▶ [EXERCISE PROMPT] Write out each entry again. Keep every word exactly as it is.

--- DATA RECORDS Enclosed Below ---

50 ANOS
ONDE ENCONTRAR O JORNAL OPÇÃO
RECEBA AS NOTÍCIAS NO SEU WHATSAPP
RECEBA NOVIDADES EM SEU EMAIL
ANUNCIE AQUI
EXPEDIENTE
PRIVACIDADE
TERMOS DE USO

--- End of Enclosed DATA RECORDS ---

▶ [REPLY TO THE EXERCISE]
50 ANOS
ONDE ENCONTRAR O JORNAL OPÇÃO
RECEBA AS NOTÍCIAS NO SEU WHATSAPP
RECEBA NOVIDADES EM SEU EMAIL
ANUNCIE AQUI
EXPEDIENTE
PRIVACIDADE
TERMOS DE USO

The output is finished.